[Extracted records]

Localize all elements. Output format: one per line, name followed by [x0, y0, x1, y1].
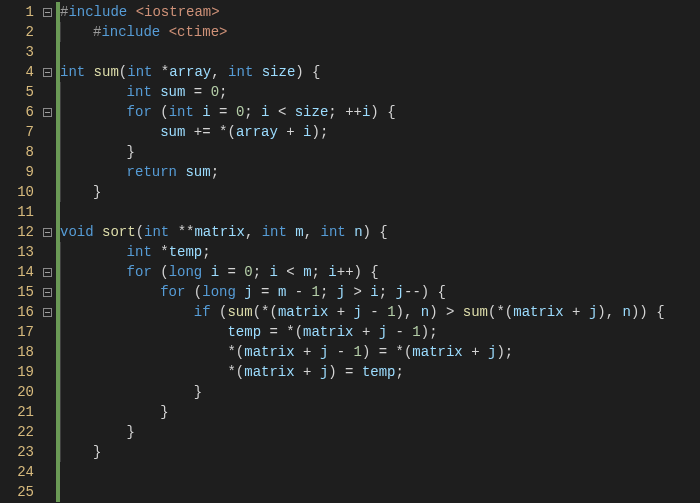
- code-tokens: int sum = 0;: [93, 82, 227, 102]
- token-punc: (: [160, 104, 168, 120]
- indent-guide: [60, 422, 65, 442]
- token-num: 1: [312, 284, 320, 300]
- token-type: int: [127, 64, 161, 80]
- fold-toggle-icon[interactable]: [38, 302, 56, 322]
- token-txt: [379, 304, 387, 320]
- token-txt: [303, 284, 311, 300]
- code-tokens: *(matrix + j) = temp;: [93, 362, 404, 382]
- fold-toggle-icon[interactable]: [38, 2, 56, 22]
- token-txt: [93, 284, 160, 300]
- code-line[interactable]: }: [60, 382, 665, 402]
- code-area[interactable]: #include <iostream>#include <ctime>int s…: [60, 0, 665, 503]
- token-id: matrix: [244, 364, 294, 380]
- token-txt: [93, 164, 127, 180]
- token-punc: (: [295, 324, 303, 340]
- code-line[interactable]: for (long j = m - 1; j > i; j--) {: [60, 282, 665, 302]
- fold-toggle-icon[interactable]: [38, 62, 56, 82]
- token-punc: }: [194, 384, 202, 400]
- token-txt: [286, 284, 294, 300]
- token-id: j: [379, 324, 387, 340]
- fold-gutter[interactable]: [38, 0, 56, 503]
- token-op: ++: [345, 104, 362, 120]
- indent-guide: [60, 342, 65, 362]
- token-id: j: [396, 284, 404, 300]
- token-fn: sort: [102, 224, 136, 240]
- token-punc: ): [429, 304, 446, 320]
- code-line[interactable]: int *temp;: [60, 242, 665, 262]
- token-type: int: [262, 224, 296, 240]
- token-id: sum: [185, 164, 210, 180]
- token-op: +=: [194, 124, 211, 140]
- code-line[interactable]: }: [60, 402, 665, 422]
- code-line[interactable]: [60, 42, 665, 62]
- token-punc: (: [136, 224, 144, 240]
- indent-guide: [60, 182, 65, 202]
- line-number: 25: [0, 482, 38, 502]
- code-line[interactable]: }: [60, 142, 665, 162]
- code-tokens: #include <iostream>: [60, 2, 220, 22]
- line-number: 14: [0, 262, 38, 282]
- code-line[interactable]: void sort(int **matrix, int m, int n) {: [60, 222, 665, 242]
- token-id: size: [295, 104, 329, 120]
- fold-toggle-icon[interactable]: [38, 262, 56, 282]
- code-editor[interactable]: 1234567891011121314151617181920212223242…: [0, 0, 700, 503]
- code-line[interactable]: if (sum(*(matrix + j - 1), n) > sum(*(ma…: [60, 302, 665, 322]
- token-txt: [295, 264, 303, 280]
- token-id: matrix: [513, 304, 563, 320]
- token-txt: [328, 304, 336, 320]
- token-punc: ;: [219, 84, 227, 100]
- token-fn: sum: [94, 64, 119, 80]
- code-line[interactable]: temp = *(matrix + j - 1);: [60, 322, 665, 342]
- code-tokens: for (long j = m - 1; j > i; j--) {: [93, 282, 446, 302]
- indent-guide: [60, 162, 65, 182]
- code-line[interactable]: [60, 482, 665, 502]
- code-line[interactable]: for (int i = 0; i < size; ++i) {: [60, 102, 665, 122]
- code-line[interactable]: }: [60, 442, 665, 462]
- code-tokens: int *temp;: [93, 242, 211, 262]
- fold-toggle-icon[interactable]: [38, 102, 56, 122]
- fold-spacer: [38, 202, 56, 222]
- code-line[interactable]: [60, 462, 665, 482]
- line-number: 13: [0, 242, 38, 262]
- token-id: n: [623, 304, 631, 320]
- code-line[interactable]: [60, 202, 665, 222]
- line-number: 20: [0, 382, 38, 402]
- token-id: matrix: [244, 344, 294, 360]
- token-id: temp: [227, 324, 261, 340]
- token-punc: (: [269, 304, 277, 320]
- token-id: i: [202, 104, 210, 120]
- line-number: 1: [0, 2, 38, 22]
- code-line[interactable]: *(matrix + j - 1) = *(matrix + j);: [60, 342, 665, 362]
- fold-toggle-icon[interactable]: [38, 282, 56, 302]
- token-kw: if: [194, 304, 211, 320]
- code-line[interactable]: sum += *(array + i);: [60, 122, 665, 142]
- code-tokens: }: [93, 382, 202, 402]
- token-punc: ;: [312, 264, 329, 280]
- code-tokens: }: [93, 142, 135, 162]
- fold-toggle-icon[interactable]: [38, 222, 56, 242]
- token-txt: [93, 304, 194, 320]
- token-txt: [93, 384, 194, 400]
- code-line[interactable]: return sum;: [60, 162, 665, 182]
- code-line[interactable]: }: [60, 182, 665, 202]
- token-txt: [93, 364, 227, 380]
- token-op: *: [160, 244, 168, 260]
- code-line[interactable]: for (long i = 0; i < m; i++) {: [60, 262, 665, 282]
- token-punc: ;: [253, 264, 270, 280]
- token-punc: ) {: [363, 224, 388, 240]
- code-line[interactable]: #include <ctime>: [60, 22, 665, 42]
- code-line[interactable]: #include <iostream>: [60, 2, 665, 22]
- code-line[interactable]: }: [60, 422, 665, 442]
- token-type: int: [321, 224, 355, 240]
- code-line[interactable]: *(matrix + j) = temp;: [60, 362, 665, 382]
- token-txt: [480, 344, 488, 360]
- token-hdr: <iostream>: [136, 4, 220, 20]
- token-txt: [185, 124, 193, 140]
- code-line[interactable]: int sum = 0;: [60, 82, 665, 102]
- token-id: matrix: [278, 304, 328, 320]
- token-type: int: [127, 244, 161, 260]
- line-number: 12: [0, 222, 38, 242]
- token-num: 0: [211, 84, 219, 100]
- code-line[interactable]: int sum(int *array, int size) {: [60, 62, 665, 82]
- token-punc: (: [227, 124, 235, 140]
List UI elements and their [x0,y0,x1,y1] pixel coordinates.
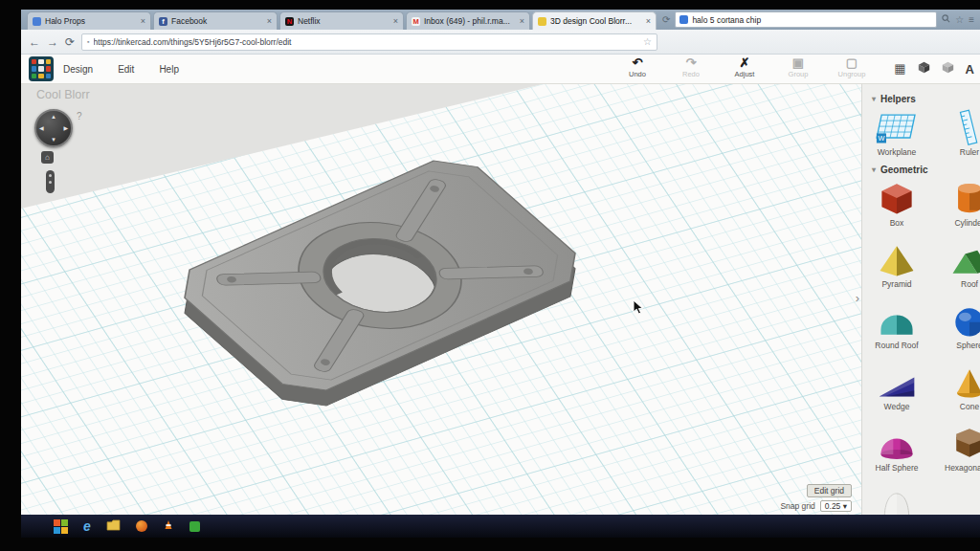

REQUIRED WORK
Determine how many lines above contain "type" as a word or string. Give the number alone.

RESPONSE TO THIS TASK
4